(Page images and extracted text)

--- START ---

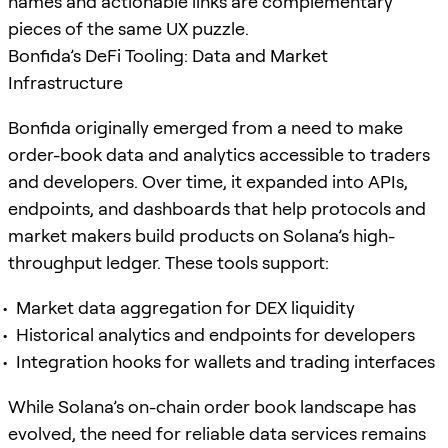
names and actionable links are complementary
pieces of the same UX puzzle.
Bonfida’s DeFi Tooling: Data and Market
Infrastructure
Bonfida originally emerged from a need to make
order-book data and analytics accessible to traders
and developers. Over time, it expanded into APIs,
endpoints, and dashboards that help protocols and
market makers build products on Solana’s high-
throughput ledger. These tools support:
Market data aggregation for DEX liquidity
Historical analytics and endpoints for developers
Integration hooks for wallets and trading interfaces
While Solana’s on-chain order book landscape has
evolved, the need for reliable data services remains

--- END ---

• [WHAT THE TASK REQUIRES]
The required output is the exact run of lines from the one with "Historical analytics and" through the final line of the entries.

• [SOLVED EXERCISE]
Historical analytics and endpoints for developers
Integration hooks for wallets and trading interfaces
While Solana’s on-chain order book landscape has
evolved, the need for reliable data services remains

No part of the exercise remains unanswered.